Either there is more force exerted in sailing than is at first sight apparent or else extra strength is called for in making sudden turns, or when it becomes necessary, as it does more or less frequently, to take a sudden wing stroke. As wings are levers of the third order the longer the wing the more force is required to move it and more strength is needed at the fulcrum or shoulder joint, and since sailing birds have long wings the need of strength is evident.

Neither birds nor any creatures that live or have lived afford us any criterion as to the limit of size that must be placed on an aeroplane. The largest of whales is weak and insignificant beside an ocean liner, and the condor and albatross, with their spread of ten or twelve feet and weight of ten to twenty pounds, tell us nothing of what may be the possibilities of size and weight.

Among the various problems confronting the would-be navigator of the air is that of at times making headway against a medium moving at the rate of ten, twenty, or thirty miles an hour, sometimes even more, a difficulty that neither locomotive nor steamer is called upon to meet. True, an aeroplane would, to use a technical term, probably lie within two and one-half points of the wind and could thus advantageously beat to windward, but any deviation from a straight course means loss of time, and nowadays time is everything.

The mode of propulsion may be, undoubtedly will be, as entirely different from a wing as the propeller is unlike the tail of a fish, and as the study of fish has thrown little or no light on the problems of the proper form or best motor for a ship, it is doubtful if the study of birds will do more for the aerodrome. Nor does it seem likely that a study of the bird will suggest any new devices in the way of joints, braces, or rudders, for what must be discouraging to those engaged in solving the problems of flight is the utter inadequacy of the bird's wing, from a mechanical standpoint, for the work it is called upon to do, for in all its articulations there is a freedom of movement, an amount of play that would be inadmissible in any machine. The shoulder, elbow and wrist joints are but loose affairs, depending for their efficiency on the pull of the muscles; subtract the element of life from the wing of a bird and it becomes at once limp and useless. And herein is the key to the bird's success as a flying machine; it has life, and while the wing may reveal certain principles of balancing, it cannot teach us all the art, for it is done instinctively. The bird has back of it untold ages of experience and its actions during flight demand no thought; the muscles respond instinctively to each change in the pressure and direction of the wind, and the bird need take no thought as to how it shall fly.

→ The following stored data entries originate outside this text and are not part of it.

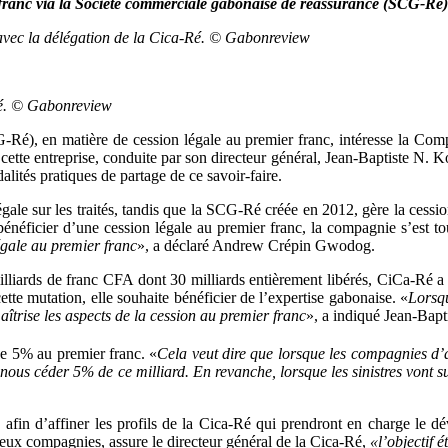
 franc via la Société commerciale gabonaise de réassurance (SCG-Ré)
avec la délégation de la Cica-Ré. © Gabonreview
Ré. © Gabonreview
G-Ré), en matière de cession légale au premier franc, intéresse la 
ette entreprise, conduite par son directeur général, Jean-Baptiste N. Kou
tés pratiques de partage de ce savoir-faire.
gale sur les traités, tandis que la SCG-Ré créée en 2012, gère la cessio
e bénéficier d’une cession légale au premier franc, la compagnie s’est
égale au premier franc
», a déclaré Andrew Crépin Gwodog.
illiards de franc CFA dont 30 milliards entièrement libérés, CiCa-Ré a
tte mutation, elle souhaite bénéficier de l’expertise gabonaise. «
Lorsq
aîtrise les aspects de la cession au premier franc
», a indiqué Jean-Bap
de 5% au premier franc. «
Cela veut dire que lorsque les compagnies d’a
nt nous céder 5% de ce milliard. En revanche, lorsque les sinistres vont 
afin d’affiner les profils de la Cica-Ré qui prendront en charge le dé
eux compagnies, assure le directeur général de la Cica-Ré,
«l’objectif 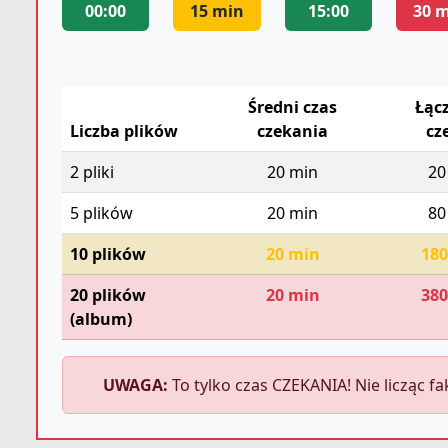
00:00
15 min
15:00
30 
Średni czas
Łąc
Liczba plików
czekania
cz
2 pliki
20 min
20
5 plików
20 min
80
10 plików
20 min
180
20 plików
20 min
380
(album)
UWAGA:
To tylko czas CZEKANIA! Nie licząc f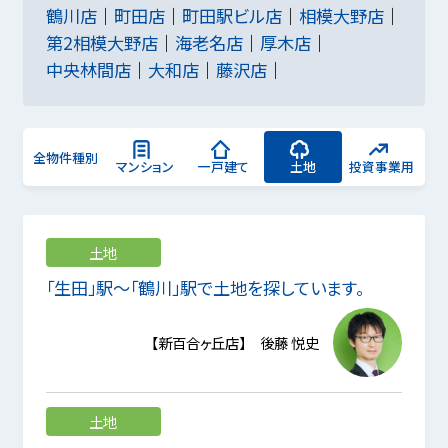
鶴川店
町田店
町田駅ビル店
相模大野店
第2相模大野店
海老名店
厚木店
中央林間店
大和店
藤沢店
全物件種別
マンション
一戸建て
土地
投資事業用
土地
「生田」駅～「鶴川」駅で土地を探しています。
【新百合ヶ丘店】 後藤 悦史
土地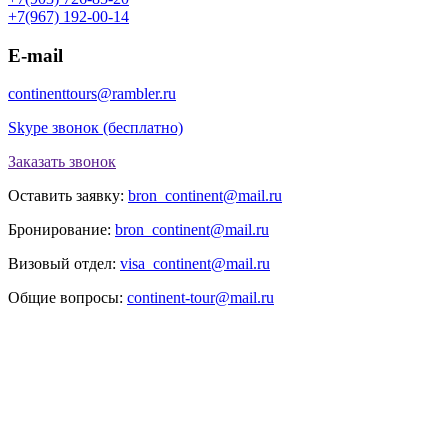
+7(967) 192-00-14
E-mail
continenttours@rambler.ru
Skype звонок (бесплатно)
Заказать звонок
Оставить заявку:
bron_continent@mail.ru
Бронирование:
bron_continent@mail.ru
Визовый отдел:
visa_continent@mail.ru
Общие вопросы:
continent-tour@mail.ru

Mr. Chanute has taken the greatest step yet made towards overcoming the difficulty of responding to changes in the velocity of the fickle air, but whether or not it will be possible to construct apparatus that will not only adjust itself to changes in the force of the wind, but to eddies and changes in direction as well, remains to be seen, the more that it must act not on planes six feet in length, but on surfaces infinitely larger. The proper method of constructing the wings of an aeroplane so as to insure stability and utilize the power of the wind to the best advantage, and some hints as to balancing and steering are the main assistance that we seem likely to gain from a study of the structure and flight of birds.